En fait, contrairement à ce que dit l'article, ni la licence ni le doctorat ne sont réellement protégés puisqu'il suffit de décerner des "bachelor" et des "PhD". A l'étranger peu importe que vous ayez une licence ou un bachelor : seule compte la réputation de l'établissement qui l'a décerné. De même pour le doctorat ou le PhD : hors de France, la valeur du titre dépend uniquement de celle de l'établissement. Au contraire, l'homonymie entre le mot "français" master et sa traduction anglaise permet de protéger le master universitaire.

Sirius.

Seule compte la réputation de l'établissement qui a décerné le diplôme. Ceci vaut pour le master comme pour les autres diplômes. Le "Bachelor" est déjà devenu la licence des établissements non universitaires, enfin presque puisque ScPo, grand établissement public, le délivre. Le PhD devient le doctorat des mêmes établissements.
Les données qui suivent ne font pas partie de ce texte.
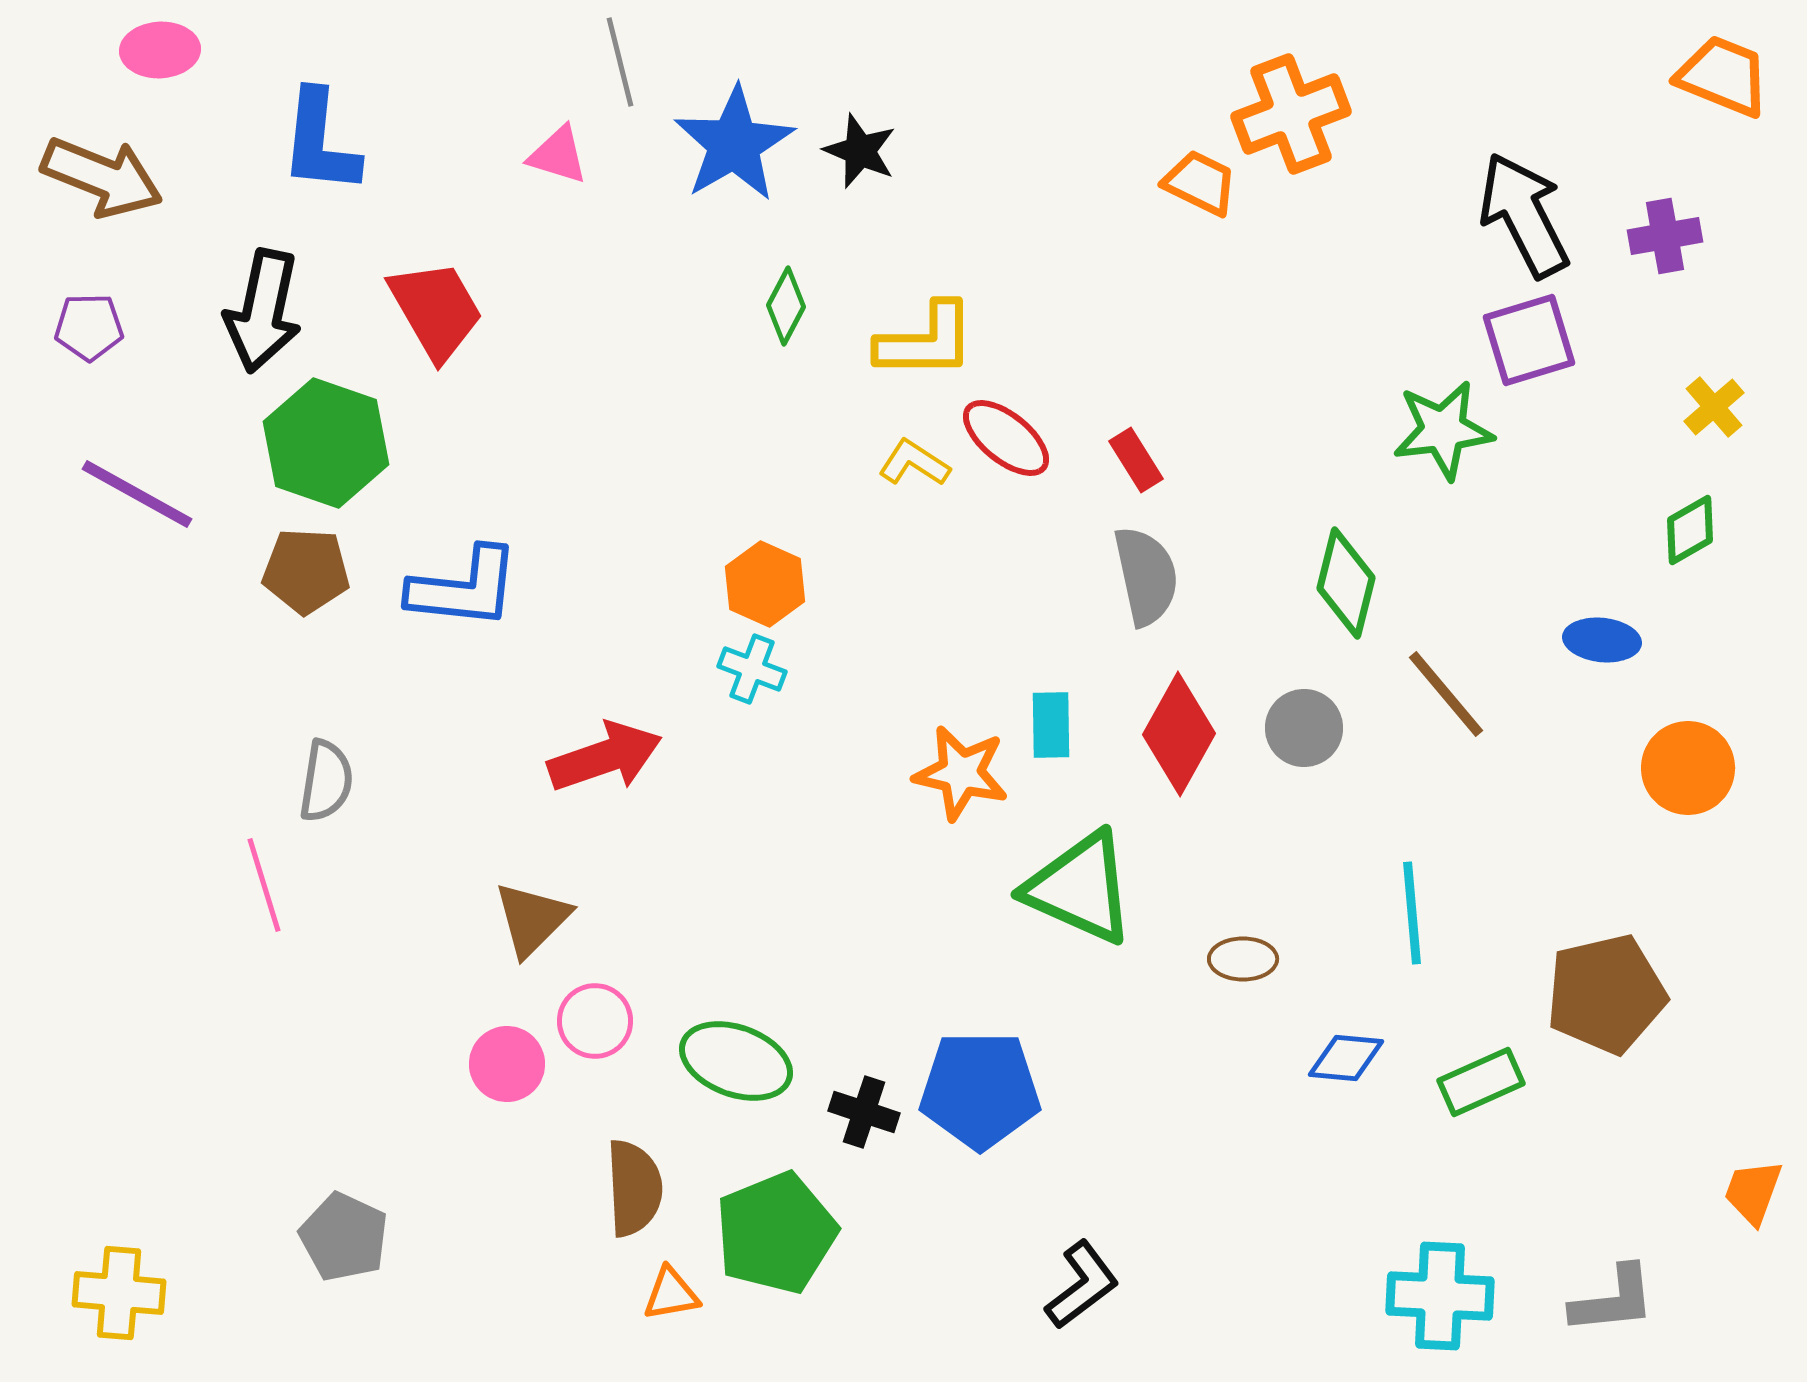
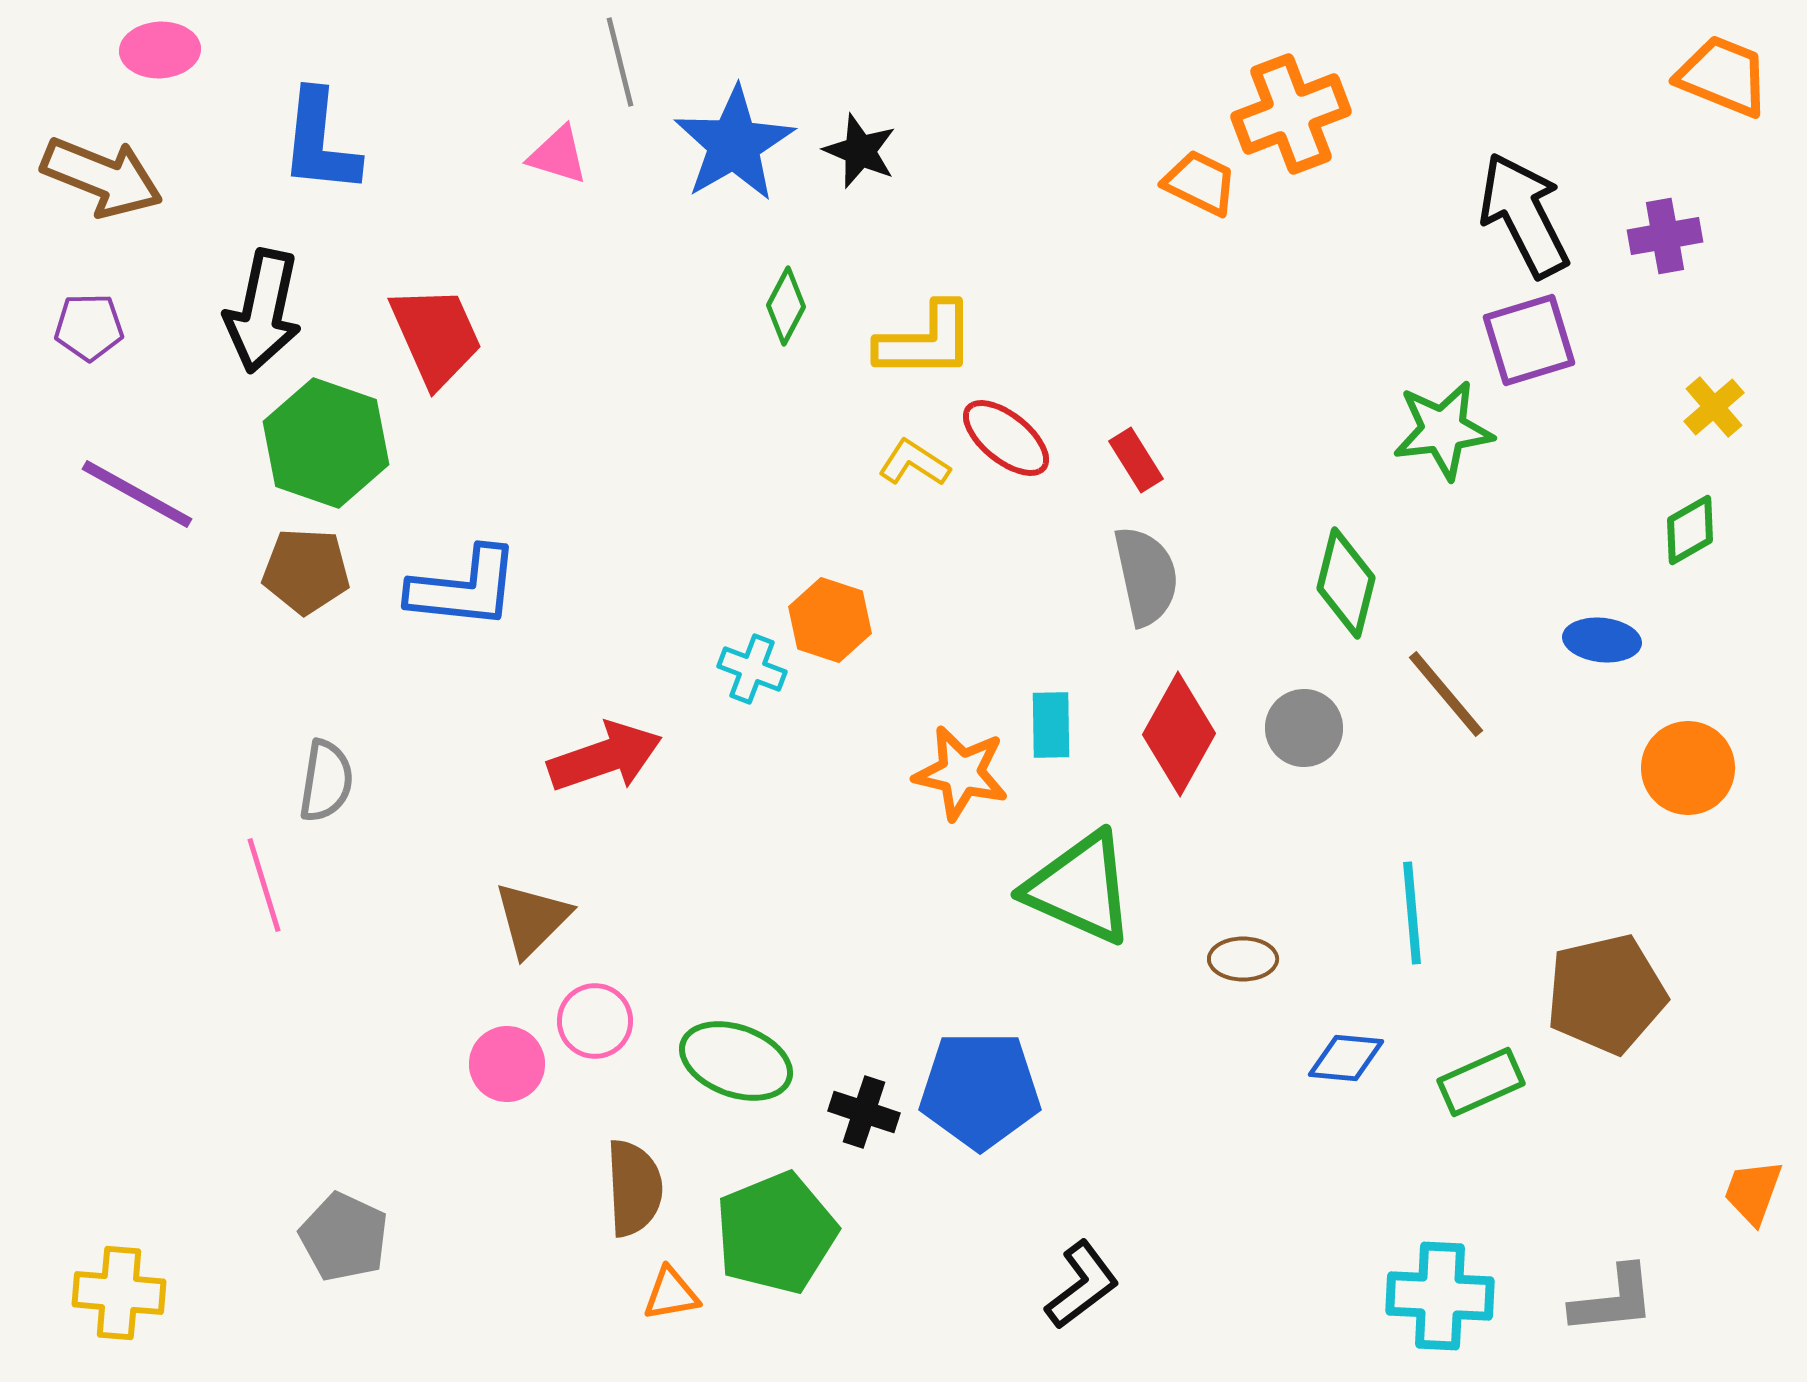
red trapezoid at (436, 310): moved 26 px down; rotated 6 degrees clockwise
orange hexagon at (765, 584): moved 65 px right, 36 px down; rotated 6 degrees counterclockwise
Le gouvernement a également perdu la bataille en ce qui concerne le master. Car il est audacieux de parler d'homonymie entre le mots "français" master et sa traduction anglaise...C'est justement le fait que le mot "master" ne soit pas français qui rend indéfendable la "protection" du master universitaire. Voit-on le ministère interdire à l'INSEAD de délivrer le Master in Business Administration ? Le monopole d'attribution des grades est une bataille perdue. La bataille du futur est celle de la qualité, donc d'une accréditation claire, facilement compréhensible par les étudiants et les employeurs et crédible internationalement.